BEGIN Records provided

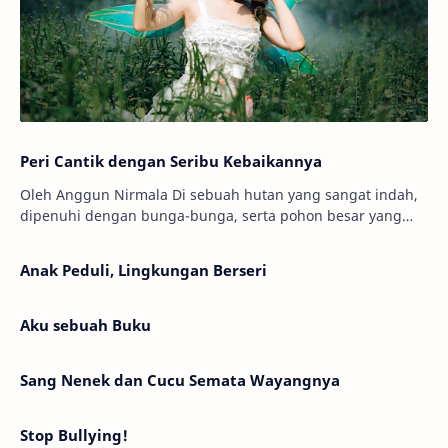
Peri Cantik dengan Seribu Kebaikannya
Oleh Anggun Nirmala Di sebuah hutan yang sangat indah,
dipenuhi dengan bunga-bunga, serta pohon besar yang
menjulang tinggi. Ada seorang peri bernama…
Anak Peduli, Lingkungan Berseri
Aku sebuah Buku
Sang Nenek dan Cucu Semata Wayangnya
Stop Bullying!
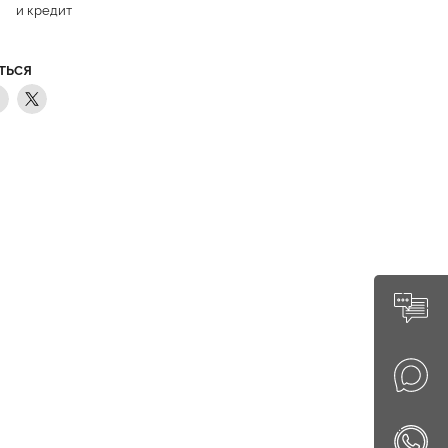
и кредит
ТЬСЯ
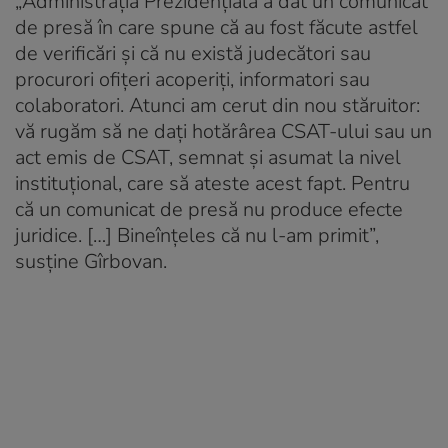
„Administraţia Prezidenţială a dat un comunicat
de presă în care spune că au fost făcute astfel
de verificări şi că nu există judecători sau
procurori ofițeri acoperiţi, informatori sau
colaboratori. Atunci am cerut din nou stăruitor:
vă rugăm să ne daţi hotărârea CSAT-ului sau un
act emis de CSAT, semnat şi asumat la nivel
instituţional, care să ateste acest fapt. Pentru
că un comunicat de presă nu produce efecte
juridice. […] Bineînţeles că nu l-am primit”,
susţine Gîrbovan.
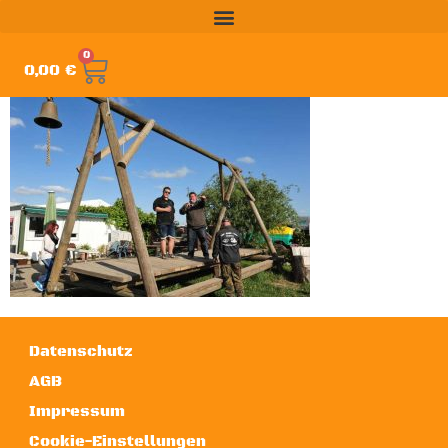
0
0,00
€
Datenschutz
AGB
Impressum
Cookie-Einstellungen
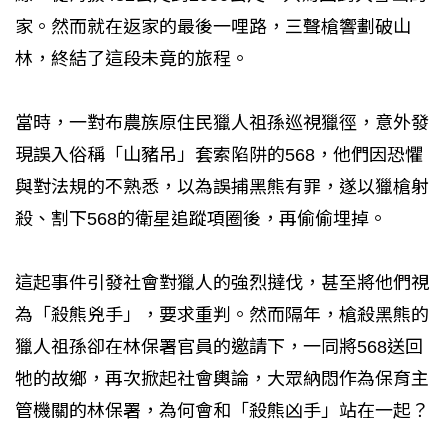
家。然而就在返家的最後一哩路，三聲槍響劃破山
林，終結了這段未竟的旅程。
當時，一對布農族原住民獵人祖孫巡視獵徑，意外發
現誤入俗稱「山豬吊」套索陷阱的568，他們因恐懼
與對法規的不熟悉，以為誤捕黑熊有罪，遂以獵槍射
殺、割下568的衛星追蹤項圈後，再偷偷埋掉。
這起事件引發社會對獵人的強烈撻伐，甚至將他們視
為「殺熊兇手」，要求重判。然而隔年，槍殺黑熊的
獵人祖孫卻在林保署官員的邀請下，一同將568送回
牠的故鄉，再次掀起社會輿論，大眾納悶作為保育主
管機關的林保署，為何會和「殺熊凶手」站在一起？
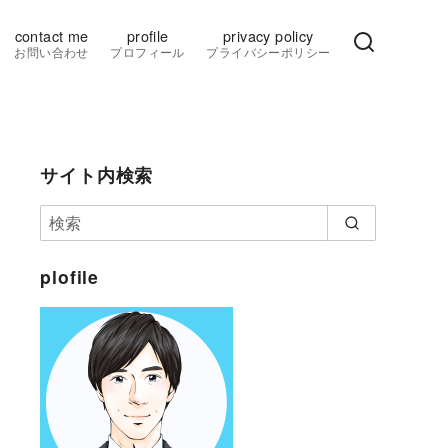
contact me
profile
privacy policy
お問い合わせ
プロフィール
プライバシーポリシー
サイト内検索
plofile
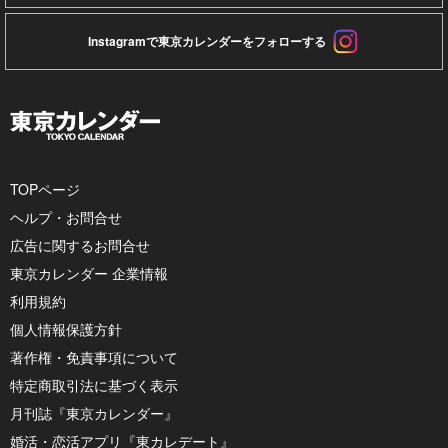
Instagramで東京カレンダーをフォローする
TOPページ
ヘルプ・お問合せ
広告に関するお問合せ
東京カレンダー 企業情報
利用規約
個人情報保護方針
著作権・免責事項について
特定商取引法に基づく表示
月刊誌『東京カレンダー』
婚活・恋活アプリ『東カレデート』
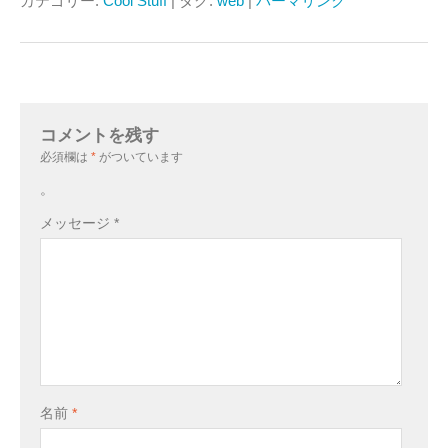
カテゴリー:
Cool Stuff
| タグ:
web
|
パーマリンク
コメントを残す
必須欄は
*
がついています
。
メッセージ
*
名前
*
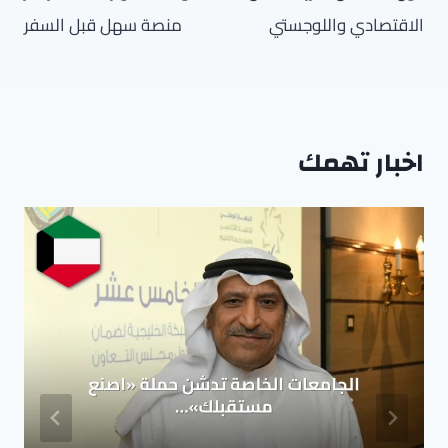
الاقتصادي واللوجستي
منصة سهل قبل السفر
اخبار تهمك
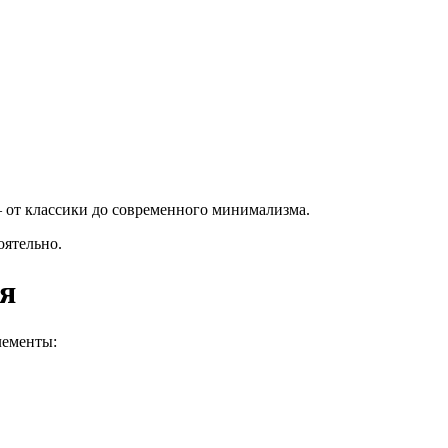
– от классики до современного минимализма.
оятельно.
я
лементы:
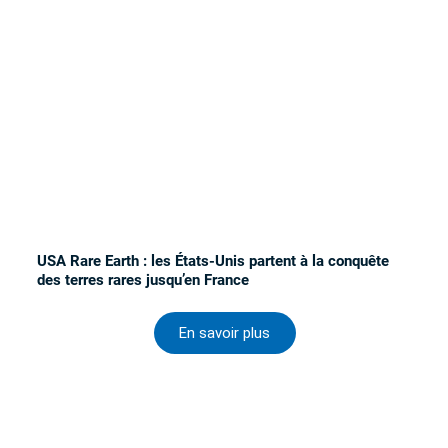
USA Rare Earth : les États-Unis partent à la conquête
des terres rares jusqu’en France
En savoir plus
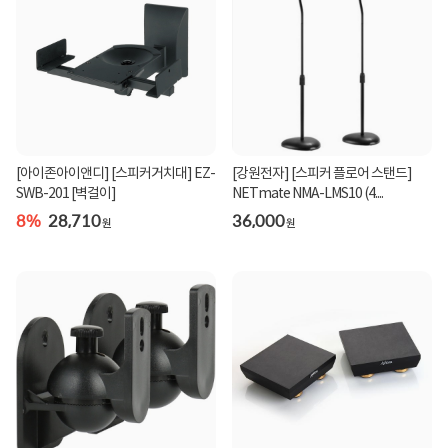
[아이존아이앤디] [스피커거치대] EZ-
[강원전자] [스피커 플로어 스탠드]
SWB-201 [벽걸이]
NETmate NMA-LMS10 (4....
8%
28,710
36,000
원
원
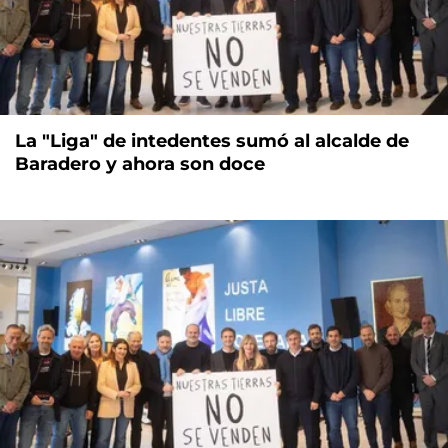
La "Liga" de intedentes sumó al alcalde de
Baradero y ahora son doce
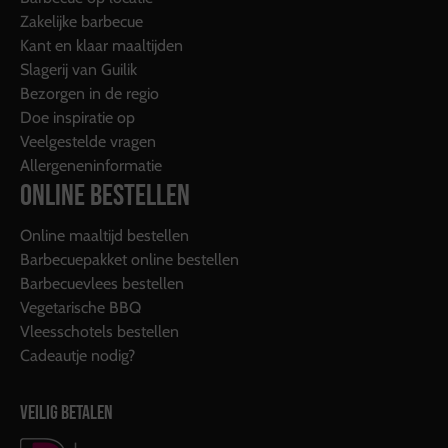
Zakelijke barbecue
Kant en klaar maaltijden
Slagerij van Guilik
Bezorgen in de regio
Doe inspiratie op
Veelgestelde vragen
Allergeneninformatie
ONLINE BESTELLEN
Online maaltijd bestellen
Barbecuepakket online bestellen
Barbecuevlees bestellen
Vegetarische BBQ
Vleesschotels bestellen
Cadeautje nodig?
VEILIG BETALEN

END Records provided

- Work to be completed
Everything from the line with "Doe inspiratie op" to the last line of the data is what to return, word for word; leave out the rest.

- Result of this exercise
Doe inspiratie op
Veelgestelde vragen
Allergeneninformatie
ONLINE BESTELLEN
Online maaltijd bestellen
Barbecuepakket online bestellen
Barbecuevlees bestellen
Vegetarische BBQ
Vleesschotels bestellen
Cadeautje nodig?
VEILIG BETALEN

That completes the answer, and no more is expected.